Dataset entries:
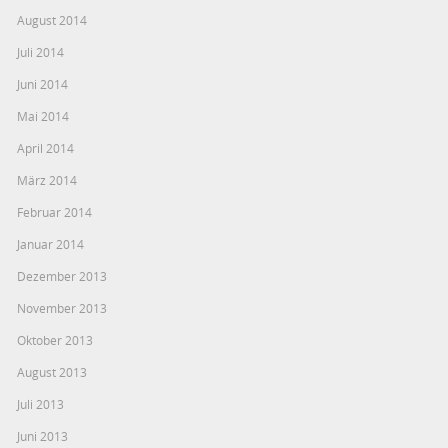
August 2014
Juli 2014
Juni 2014
Mai 2014
April 2014
März 2014
Februar 2014
Januar 2014
Dezember 2013
November 2013
Oktober 2013
August 2013
Juli 2013
Juni 2013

» TASK TO COMPLETE:
Starting with the line that contains "Februar 2014", copy each line through the end of the data exactly, and leave out all earlier lines.

» TASK OUTPUT:
Februar 2014
Januar 2014
Dezember 2013
November 2013
Oktober 2013
August 2013
Juli 2013
Juni 2013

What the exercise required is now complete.